### Source material ###

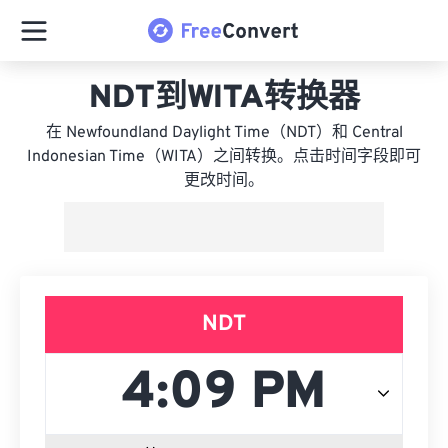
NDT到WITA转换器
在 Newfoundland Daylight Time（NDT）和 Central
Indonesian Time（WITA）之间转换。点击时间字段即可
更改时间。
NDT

###
### Source material ###

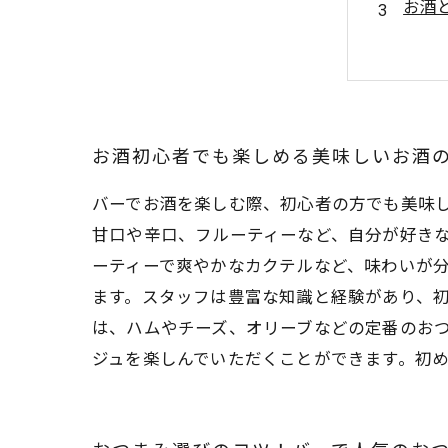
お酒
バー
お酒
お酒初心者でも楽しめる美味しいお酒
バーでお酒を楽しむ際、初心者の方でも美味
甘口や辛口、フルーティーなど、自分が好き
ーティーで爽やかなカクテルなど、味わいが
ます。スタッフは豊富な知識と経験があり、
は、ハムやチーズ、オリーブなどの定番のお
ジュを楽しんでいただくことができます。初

###
### Source material ###

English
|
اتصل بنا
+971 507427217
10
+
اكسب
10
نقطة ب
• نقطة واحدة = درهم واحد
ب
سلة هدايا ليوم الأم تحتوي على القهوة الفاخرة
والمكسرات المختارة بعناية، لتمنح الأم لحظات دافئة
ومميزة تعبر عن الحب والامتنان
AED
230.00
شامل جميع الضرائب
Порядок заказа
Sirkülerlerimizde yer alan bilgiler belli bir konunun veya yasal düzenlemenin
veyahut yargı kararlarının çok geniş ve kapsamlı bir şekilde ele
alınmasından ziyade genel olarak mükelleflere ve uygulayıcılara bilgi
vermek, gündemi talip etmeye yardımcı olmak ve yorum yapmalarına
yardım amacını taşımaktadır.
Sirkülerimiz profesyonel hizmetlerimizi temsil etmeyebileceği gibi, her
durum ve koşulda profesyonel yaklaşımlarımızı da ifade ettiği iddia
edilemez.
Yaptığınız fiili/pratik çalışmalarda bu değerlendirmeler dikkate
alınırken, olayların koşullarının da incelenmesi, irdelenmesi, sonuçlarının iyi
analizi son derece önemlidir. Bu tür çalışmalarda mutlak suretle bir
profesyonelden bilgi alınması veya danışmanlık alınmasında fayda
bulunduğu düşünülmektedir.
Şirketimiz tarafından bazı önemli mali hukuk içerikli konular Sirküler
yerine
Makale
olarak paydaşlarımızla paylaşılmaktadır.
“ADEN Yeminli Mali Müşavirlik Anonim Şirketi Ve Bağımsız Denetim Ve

###

Work instructions:
What is needed is each line of the entries that contains the word "çalışmalarda".

Task answer:
Yaptığınız fiili/pratik çalışmalarda bu değerlendirmeler dikkate
analizi son derece önemlidir. Bu tür çalışmalarda mutlak suretle bir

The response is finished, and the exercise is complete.